2. Gather Your Other Supplies
To stitch your beaded ribbon and turn it into a pin that you can wear, you'll also need the following supplies:
- A size 10 beading needle
- Size D nylon beading thread in blue (I used C-lon in sky blue)
- Thread conditioner, such as Thread Heaven
- A Mini Bead Stopper
- Optional beading supplies of your choice, such as a thread burner, bead dishes, and bead mat
- Cyanoacrylate glue, such as Krazy Glue
- Multi-purpose, clear craft glue, such as E6000
- Rubbing alcohol and cotton balls, pads, and/or swabs
- A 3/4-inch long gluable metal pin back
3. Review the Pattern Chart
The pattern chart for this design is very simple: it consists of three solid, vertical stripes of color, which run evenly along the entire length of the beadwork.

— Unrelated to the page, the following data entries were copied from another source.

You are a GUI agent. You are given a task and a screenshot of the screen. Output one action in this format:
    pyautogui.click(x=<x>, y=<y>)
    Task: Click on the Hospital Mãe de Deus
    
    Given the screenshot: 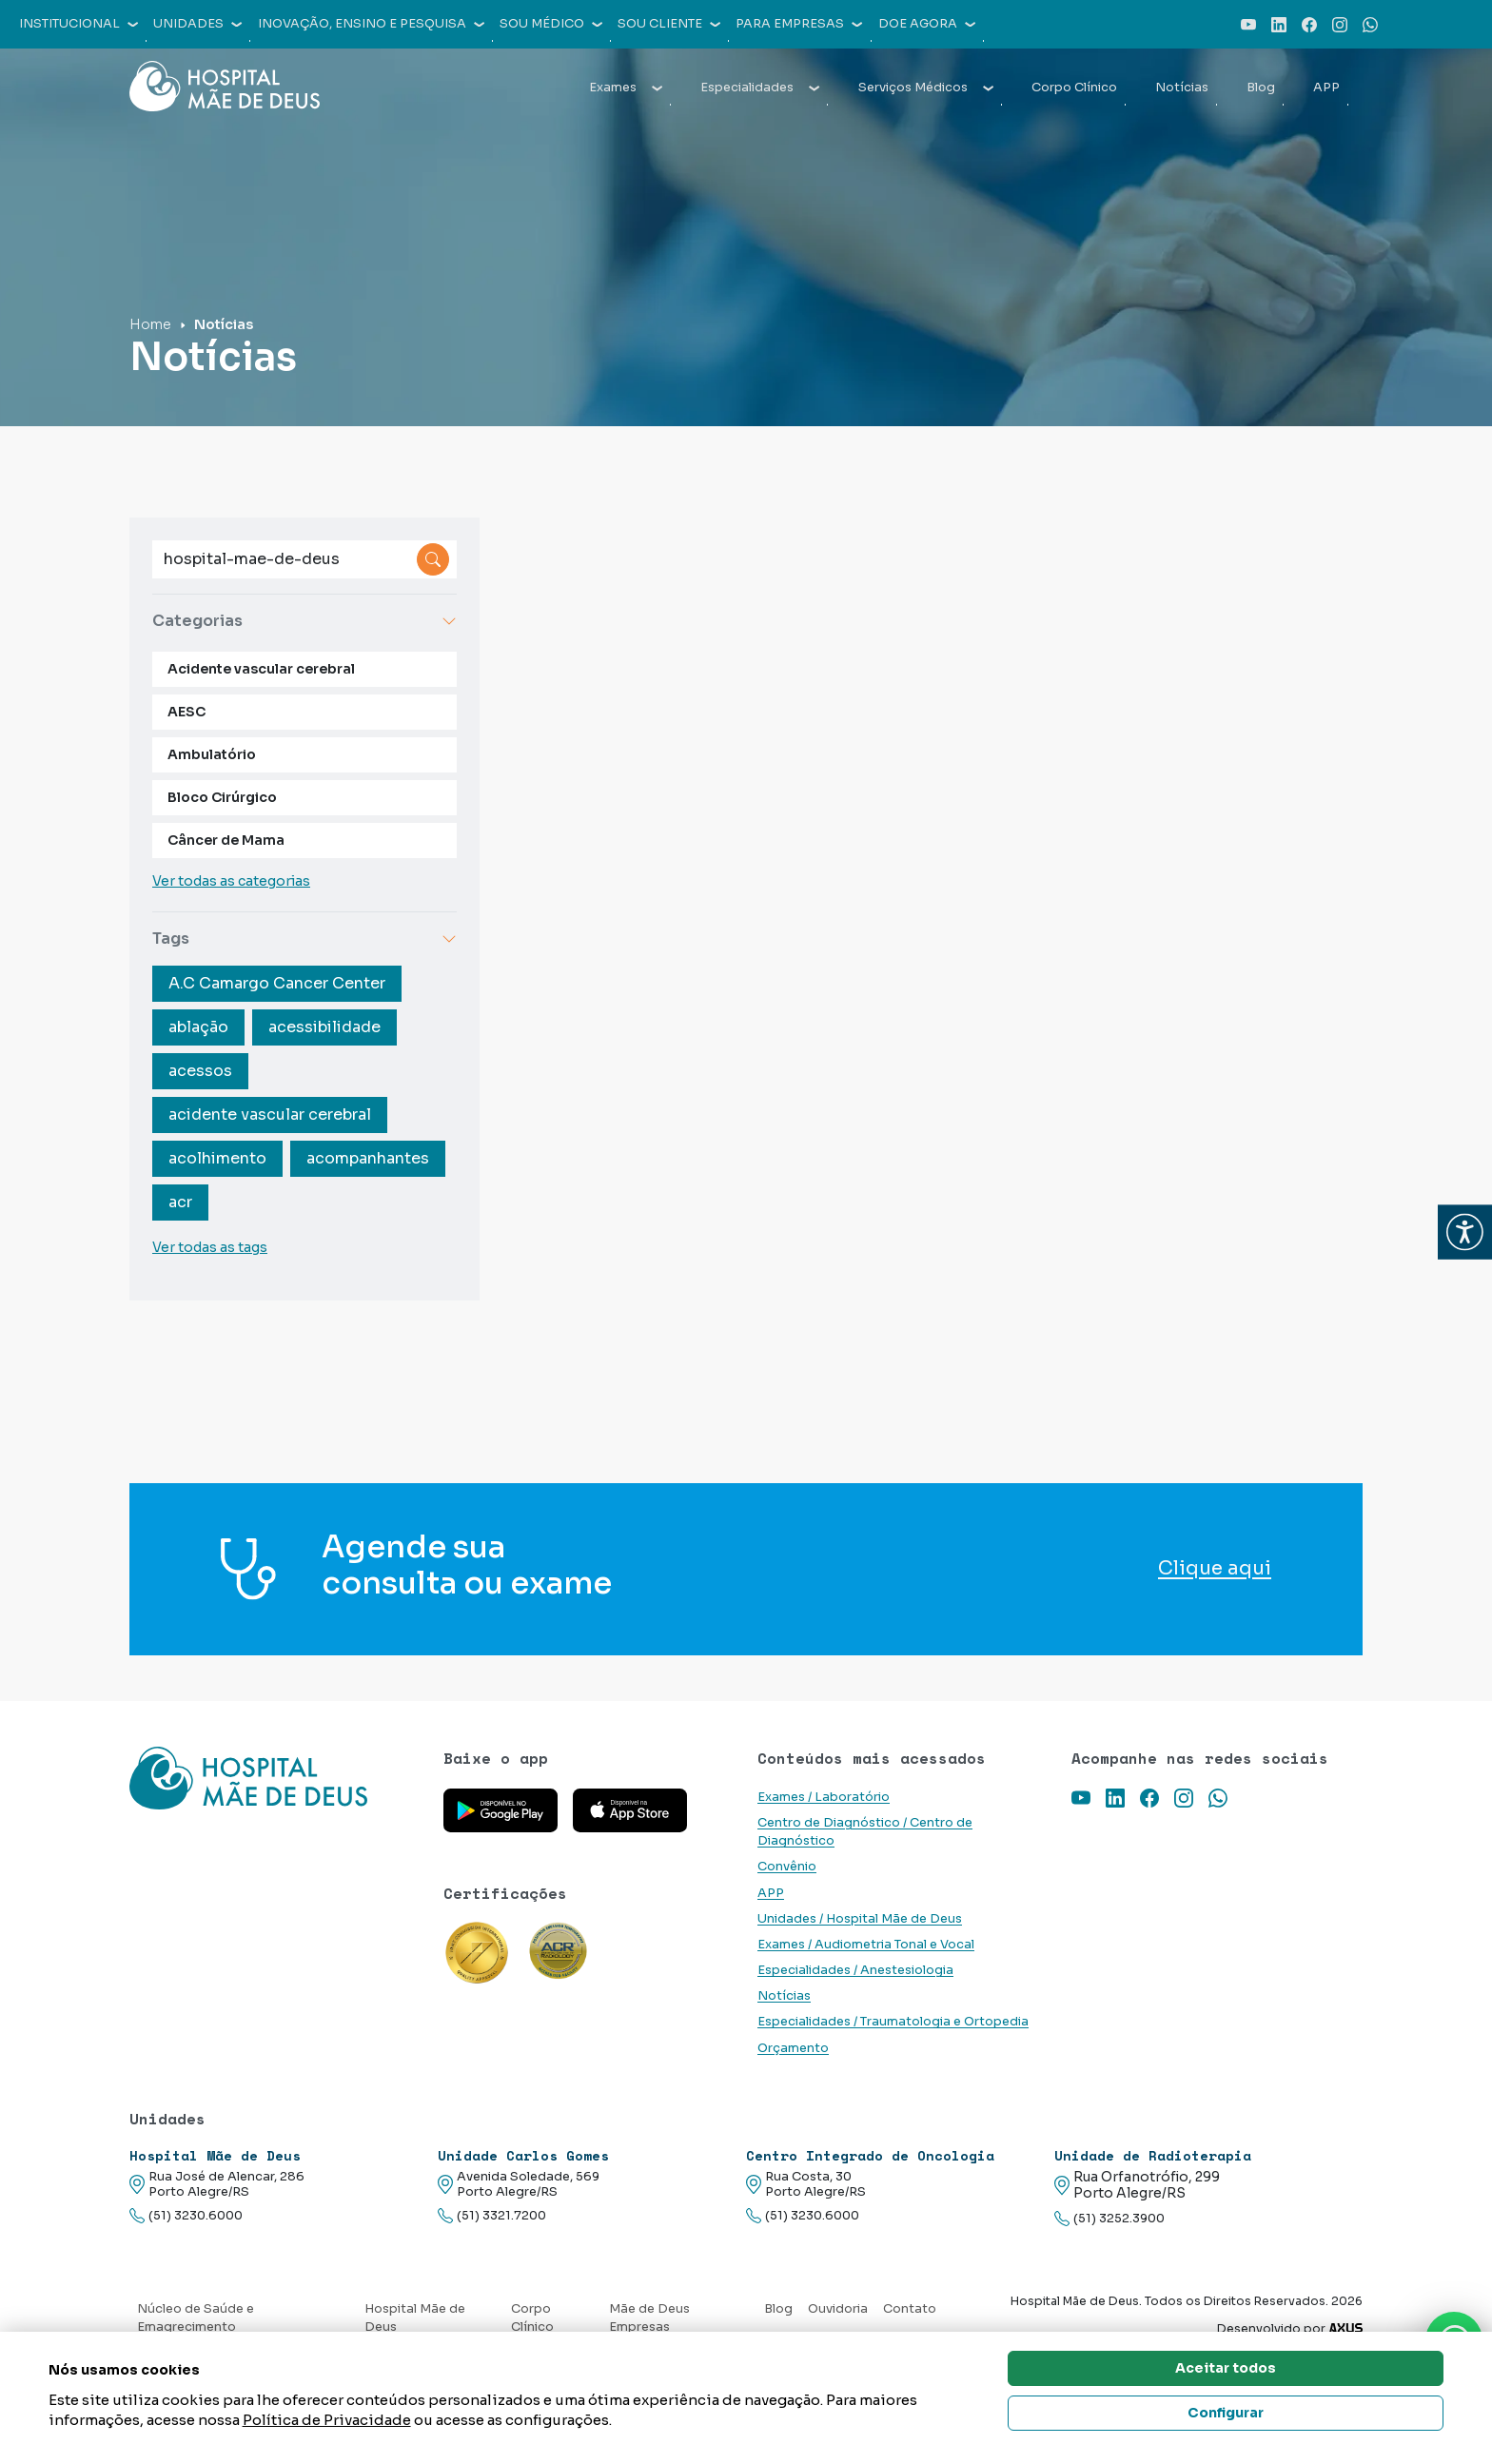 What is the action you would take?
    pyautogui.click(x=414, y=2318)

Please click on the image on the left for a larger view. To complete the beadwork, you'll need to repeat this pattern twice, for a total of 46 rows. Although you can stitch the pattern using either single-bead or two-bead square stitch, we'll use the two-bead method to give each stripe a more cohesive look.
4. Pick Up All of the Beads for the First Row
After preparing your needle and thread, attach the Mini Bead Stopper to the thread six to eight inches from the end. This will keep your beads from falling off for the first two rows of square stitch.
Pick up all of the beads for the first row -- 2A, 2B, 2C -- and slide them down against the Mini Bead Stopper.
5. Stitch the First Two Beads in the Second Row
To begin the second row, pick up 2C, pass through the last 2C in the first row, pass through the former 2C again, and pull the thread taut. (In single-bead square stitch, you would only pick up and stitch one bead.)
6. Stitch the Next Set of Two Beads
Now pick up 2B, pass through the matching 2B from the first row, pass through the former 2B again, and pull the thread taut.
7. Stitch the Final Set of Two Beads in the Second Row
Pick up 2A, pass through the matching 2A from the first row, pass through the former 2A again, and pull the thread taut. This completes the second row of square stitch.
You can now remove the Mini Bead Stopper, since the beads are all locked in place by stitches.
8. Reinforce the First and Second Rows
Reinforce the first and second rows of beadwork by passing through each row again, using the thread path shown in the image on the left.
9. Stitch the First Set of Two Beads in the Third Row
Pick up another 2A, pass through the matching 2A from the previous row, pass through the former 2A again, and pull the thread taut.
10. Continue Stitching Two-Bead Square Stitch
Continue stitching back and forth, one row at a time. After every other row, go back and reinforce the previous two rows, like you did in Step 8. This reinforcement tightens up the beads and gives the ribbon a more solid look and feel.
Tip: An easy way to remember when to reinforce is to do so after stitching each pair of C (blue) beads.
If you reach a point where you only have six to eight inches of thread remaining, stop and add a new length of thread.
Stop stitching when you have a total of 46 rows. Be sure to reinforce the very last row.
The photo on the left shows how you should hold your beadwork while you make stitches.